Exercise brief >> The records below are to be copied exactly, with every picture left out.

Document understanding data
* * * * * * * * *

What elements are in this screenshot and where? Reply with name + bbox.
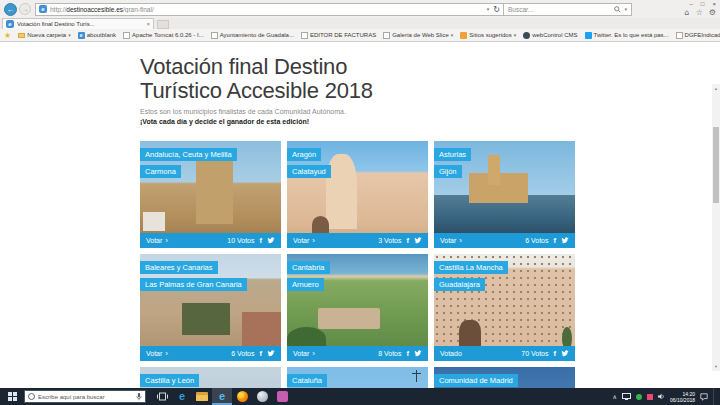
- scrollbar-thumb[interactable]: [713, 127, 719, 203]
- notification-center-icon[interactable]: [700, 393, 708, 401]
- display-icon[interactable]: [622, 393, 631, 400]
- twitter-icon[interactable]: [561, 237, 569, 244]
- card-castilla-y-leon[interactable]: Castilla y León: [140, 367, 281, 388]
- maximize-button[interactable]: □: [701, 0, 705, 8]
- address-bar[interactable]: e http://destinoaccesible.es/gran-final/…: [35, 3, 504, 16]
- speaker-icon[interactable]: [658, 393, 665, 400]
- file-explorer-taskbar-button[interactable]: [192, 388, 212, 405]
- start-button[interactable]: [0, 388, 24, 405]
- purple-app-taskbar-button[interactable]: [272, 388, 292, 405]
- edge-taskbar-button[interactable]: e: [172, 388, 192, 405]
- votar-button[interactable]: Votar›: [146, 350, 168, 357]
- favorite-nueva-carpeta[interactable]: Nueva carpeta▾: [18, 32, 71, 38]
- page-title: Votación final DestinoTurístico Accesibl…: [140, 55, 577, 103]
- facebook-icon[interactable]: f: [407, 236, 410, 245]
- city-label: Arnuero: [287, 278, 324, 291]
- city-label: Carmona: [140, 165, 181, 178]
- chevron-right-icon: ›: [165, 349, 168, 358]
- twitter-icon[interactable]: [267, 350, 275, 357]
- favorites-bar-star-icon[interactable]: ★: [4, 31, 11, 40]
- url-host: destinoaccesible.es: [66, 6, 123, 13]
- favorite-editor-facturas[interactable]: EDITOR DE FACTURAS: [301, 32, 376, 39]
- favorites-star-icon[interactable]: ☆: [696, 8, 703, 17]
- card-las-palmas[interactable]: Baleares y CanariasLas Palmas de Gran Ca…: [140, 254, 281, 361]
- twitter-icon[interactable]: [414, 237, 422, 244]
- task-view-button[interactable]: [152, 388, 172, 405]
- taskbar-search[interactable]: Escribe aquí para buscar: [24, 390, 146, 403]
- scroll-down-icon[interactable]: ▼: [712, 362, 720, 371]
- facebook-icon[interactable]: f: [554, 236, 557, 245]
- chevron-right-icon: ›: [459, 236, 462, 245]
- votar-button[interactable]: Votar›: [293, 350, 315, 357]
- city-label: Calatayud: [287, 165, 331, 178]
- page-icon: [123, 32, 130, 39]
- forward-button[interactable]: →: [19, 3, 31, 15]
- search-dropdown-caret-icon[interactable]: ▾: [624, 6, 627, 12]
- card-calatayud[interactable]: AragónCalatayud Votar› 3 Votosf: [287, 141, 428, 248]
- card-arnuero[interactable]: CantabriaArnuero Votar› 8 Votosf: [287, 254, 428, 361]
- refresh-icon[interactable]: ↻: [493, 5, 500, 14]
- tab-close-icon[interactable]: ×: [146, 21, 150, 27]
- favorite-ayuntamiento[interactable]: Ayuntamiento de Guadala...: [211, 32, 294, 39]
- purple-app-icon: [277, 391, 288, 402]
- tray-chevron-up-icon[interactable]: ∧: [613, 394, 617, 400]
- page-cta: ¡Vota cada día y decide el ganador de es…: [140, 118, 577, 125]
- internet-explorer-taskbar-button[interactable]: e: [212, 388, 232, 405]
- gray-app-taskbar-button[interactable]: [252, 388, 272, 405]
- card-guadalajara[interactable]: Castilla La ManchaGuadalajara Votado 70 …: [434, 254, 575, 361]
- region-label: Asturias: [434, 148, 471, 161]
- votar-button[interactable]: Votar›: [440, 237, 462, 244]
- close-button[interactable]: ×: [712, 0, 716, 8]
- region-label: Baleares y Canarias: [140, 261, 218, 274]
- gear-icon[interactable]: ⚙: [709, 8, 716, 17]
- vote-count: 70 Votos: [521, 350, 548, 357]
- facebook-icon[interactable]: f: [554, 349, 557, 358]
- clock[interactable]: 14:2006/10/2018: [670, 391, 695, 403]
- twitter-icon[interactable]: [561, 350, 569, 357]
- card-footer: Votar› 8 Votosf: [287, 346, 428, 361]
- search-magnifier-icon[interactable]: [614, 6, 621, 13]
- tab-votacion-final[interactable]: e Votación final Destino Turís... ×: [2, 18, 154, 29]
- page-icon: [301, 32, 308, 39]
- vote-count: 6 Votos: [231, 350, 254, 357]
- facebook-icon[interactable]: f: [260, 349, 263, 358]
- favorite-twitter[interactable]: Twitter. Es lo que está pas...: [585, 32, 669, 39]
- scrollbar[interactable]: ▲ ▼: [712, 84, 720, 371]
- twitter-icon: [585, 32, 592, 39]
- page-favicon-icon: e: [39, 5, 47, 13]
- home-icon[interactable]: ⌂: [685, 8, 690, 17]
- firefox-taskbar-button[interactable]: [232, 388, 252, 405]
- favorite-dgfe-indicadores[interactable]: DGFEIndicadores: [676, 32, 720, 39]
- card-cataluna[interactable]: Cataluña: [287, 367, 428, 388]
- card-comunidad-de-madrid[interactable]: Comunidad de Madrid: [434, 367, 575, 388]
- favorite-sitios-sugeridos[interactable]: Sitios sugeridos▾: [460, 32, 516, 39]
- minimize-button[interactable]: –: [690, 0, 693, 8]
- browser-chrome: ← → e http://destinoaccesible.es/gran-fi…: [0, 0, 720, 42]
- green-app-tray-icon[interactable]: [636, 394, 642, 400]
- twitter-icon[interactable]: [267, 237, 275, 244]
- search-box[interactable]: Buscar... ▾: [504, 3, 632, 16]
- red-app-tray-icon[interactable]: [647, 394, 653, 400]
- favorite-webcontrol-cms[interactable]: webControl CMS: [523, 32, 577, 39]
- facebook-icon[interactable]: f: [260, 236, 263, 245]
- favorite-aboutblank[interactable]: eaboutblank: [78, 32, 116, 39]
- votar-button[interactable]: Votar›: [146, 237, 168, 244]
- show-desktop-button[interactable]: [713, 388, 716, 405]
- url-dropdown-caret-icon[interactable]: ▾: [487, 6, 490, 12]
- favorite-web-slice[interactable]: Galería de Web Slice▾: [383, 32, 453, 39]
- votar-button[interactable]: Votar›: [293, 237, 315, 244]
- card-carmona[interactable]: Andalucía, Ceuta y MelillaCarmona Votar›…: [140, 141, 281, 248]
- facebook-icon[interactable]: f: [407, 349, 410, 358]
- favorite-apache-tomcat[interactable]: Apache Tomcat 6.0.26 - I...: [123, 32, 204, 39]
- card-gijon[interactable]: AsturiasGijón Votar› 6 Votosf: [434, 141, 575, 248]
- chevron-right-icon: ›: [312, 236, 315, 245]
- url-path: /gran-final/: [123, 6, 154, 13]
- twitter-icon[interactable]: [414, 350, 422, 357]
- back-button[interactable]: ←: [4, 3, 17, 16]
- gray-sphere-icon: [257, 391, 268, 402]
- vote-count: 6 Votos: [525, 237, 548, 244]
- cortana-icon: [28, 393, 35, 400]
- scroll-up-icon[interactable]: ▲: [712, 84, 720, 93]
- url-text[interactable]: http://destinoaccesible.es/gran-final/: [50, 6, 154, 13]
- new-tab-button[interactable]: [157, 20, 169, 29]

* * * * * * * * *

Result of the exercise >>
What elements are in this screenshot and where? Reply with name + bbox.
- scrollbar-thumb[interactable]: [713, 127, 719, 203]
- notification-center-icon[interactable]: [700, 393, 708, 401]
- display-icon[interactable]: [622, 393, 631, 400]
- twitter-icon[interactable]: [561, 237, 569, 244]
- card-castilla-y-leon[interactable]: Castilla y León: [140, 367, 281, 388]
- maximize-button[interactable]: □: [701, 0, 705, 8]
- address-bar[interactable]: e http://destinoaccesible.es/gran-final/…: [35, 3, 504, 16]
- speaker-icon[interactable]: [658, 393, 665, 400]
- file-explorer-taskbar-button[interactable]: [192, 388, 212, 405]
- start-button[interactable]: [0, 388, 24, 405]
- purple-app-taskbar-button[interactable]: [272, 388, 292, 405]
- edge-taskbar-button[interactable]: e: [172, 388, 192, 405]
- votar-button[interactable]: Votar›: [146, 350, 168, 357]
- favorite-nueva-carpeta[interactable]: Nueva carpeta▾: [18, 32, 71, 38]
- page-title: Votación final DestinoTurístico Accesibl…: [140, 55, 577, 103]
- facebook-icon[interactable]: f: [407, 236, 410, 245]
- city-label: Arnuero: [287, 278, 324, 291]
- city-label: Carmona: [140, 165, 181, 178]
- chevron-right-icon: ›: [165, 349, 168, 358]
- twitter-icon[interactable]: [267, 350, 275, 357]
- favorites-bar-star-icon[interactable]: ★: [4, 31, 11, 40]
- url-host: destinoaccesible.es: [66, 6, 123, 13]
- favorite-editor-facturas[interactable]: EDITOR DE FACTURAS: [301, 32, 376, 39]
- favorites-star-icon[interactable]: ☆: [696, 8, 703, 17]
- card-las-palmas[interactable]: Baleares y CanariasLas Palmas de Gran Ca…: [140, 254, 281, 361]
- twitter-icon[interactable]: [414, 237, 422, 244]
- task-view-button[interactable]: [152, 388, 172, 405]
- taskbar-search[interactable]: Escribe aquí para buscar: [24, 390, 146, 403]
- scroll-down-icon[interactable]: ▼: [712, 362, 720, 371]
- facebook-icon[interactable]: f: [554, 236, 557, 245]
- chevron-right-icon: ›: [459, 236, 462, 245]
- votar-button[interactable]: Votar›: [293, 350, 315, 357]
- city-label: Calatayud: [287, 165, 331, 178]
- page-icon: [123, 32, 130, 39]
- forward-button[interactable]: →: [19, 3, 31, 15]
- search-dropdown-caret-icon[interactable]: ▾: [624, 6, 627, 12]
- card-calatayud[interactable]: AragónCalatayud Votar› 3 Votosf: [287, 141, 428, 248]
- card-arnuero[interactable]: CantabriaArnuero Votar› 8 Votosf: [287, 254, 428, 361]
- refresh-icon[interactable]: ↻: [493, 5, 500, 14]
- tab-close-icon[interactable]: ×: [146, 21, 150, 27]
- favorite-ayuntamiento[interactable]: Ayuntamiento de Guadala...: [211, 32, 294, 39]
- purple-app-icon: [277, 391, 288, 402]
- tray-chevron-up-icon[interactable]: ∧: [613, 394, 617, 400]
- page-cta: ¡Vota cada día y decide el ganador de es…: [140, 118, 577, 125]
- internet-explorer-taskbar-button[interactable]: e: [212, 388, 232, 405]
- gray-app-taskbar-button[interactable]: [252, 388, 272, 405]
- card-guadalajara[interactable]: Castilla La ManchaGuadalajara Votado 70 …: [434, 254, 575, 361]
- region-label: Asturias: [434, 148, 471, 161]
- votar-button[interactable]: Votar›: [440, 237, 462, 244]
- close-button[interactable]: ×: [712, 0, 716, 8]
- region-label: Baleares y Canarias: [140, 261, 218, 274]
- gear-icon[interactable]: ⚙: [709, 8, 716, 17]
- vote-count: 70 Votos: [521, 350, 548, 357]
- facebook-icon[interactable]: f: [554, 349, 557, 358]
- clock[interactable]: 14:2006/10/2018: [670, 391, 695, 403]
- twitter-icon[interactable]: [561, 350, 569, 357]
- card-footer: Votar› 8 Votosf: [287, 346, 428, 361]
- search-magnifier-icon[interactable]: [614, 6, 621, 13]
- tab-votacion-final[interactable]: e Votación final Destino Turís... ×: [2, 18, 154, 29]
- page-icon: [301, 32, 308, 39]
- vote-count: 6 Votos: [231, 350, 254, 357]
- facebook-icon[interactable]: f: [260, 349, 263, 358]
- favorite-twitter[interactable]: Twitter. Es lo que está pas...: [585, 32, 669, 39]
- scrollbar[interactable]: ▲ ▼: [712, 84, 720, 371]
- twitter-icon: [585, 32, 592, 39]
- page-favicon-icon: e: [39, 5, 47, 13]
- home-icon[interactable]: ⌂: [685, 8, 690, 17]
- firefox-taskbar-button[interactable]: [232, 388, 252, 405]
- favorite-dgfe-indicadores[interactable]: DGFEIndicadores: [676, 32, 720, 39]
- card-cataluna[interactable]: Cataluña: [287, 367, 428, 388]
- card-comunidad-de-madrid[interactable]: Comunidad de Madrid: [434, 367, 575, 388]
- favorite-sitios-sugeridos[interactable]: Sitios sugeridos▾: [460, 32, 516, 39]
- minimize-button[interactable]: –: [690, 0, 693, 8]
- browser-chrome: ← → e http://destinoaccesible.es/gran-fi…: [0, 0, 720, 42]
- green-app-tray-icon[interactable]: [636, 394, 642, 400]
- twitter-icon[interactable]: [267, 237, 275, 244]
- search-box[interactable]: Buscar... ▾: [504, 3, 632, 16]
- red-app-tray-icon[interactable]: [647, 394, 653, 400]
- favorite-webcontrol-cms[interactable]: webControl CMS: [523, 32, 577, 39]
- facebook-icon[interactable]: f: [260, 236, 263, 245]
- favorite-aboutblank[interactable]: eaboutblank: [78, 32, 116, 39]
- votar-button[interactable]: Votar›: [146, 237, 168, 244]
- show-desktop-button[interactable]: [713, 388, 716, 405]
- url-dropdown-caret-icon[interactable]: ▾: [487, 6, 490, 12]
- favorite-web-slice[interactable]: Galería de Web Slice▾: [383, 32, 453, 39]
- votar-button[interactable]: Votar›: [293, 237, 315, 244]
- card-carmona[interactable]: Andalucía, Ceuta y MelillaCarmona Votar›…: [140, 141, 281, 248]
- facebook-icon[interactable]: f: [407, 349, 410, 358]
- favorite-apache-tomcat[interactable]: Apache Tomcat 6.0.26 - I...: [123, 32, 204, 39]
- card-gijon[interactable]: AsturiasGijón Votar› 6 Votosf: [434, 141, 575, 248]
- chevron-right-icon: ›: [312, 236, 315, 245]
- url-path: /gran-final/: [123, 6, 154, 13]
- twitter-icon[interactable]: [414, 350, 422, 357]
- back-button[interactable]: ←: [4, 3, 17, 16]
- gray-sphere-icon: [257, 391, 268, 402]
- vote-count: 6 Votos: [525, 237, 548, 244]
- cortana-icon: [28, 393, 35, 400]
- scroll-up-icon[interactable]: ▲: [712, 84, 720, 93]
- url-text[interactable]: http://destinoaccesible.es/gran-final/: [50, 6, 154, 13]
- new-tab-button[interactable]: [157, 20, 169, 29]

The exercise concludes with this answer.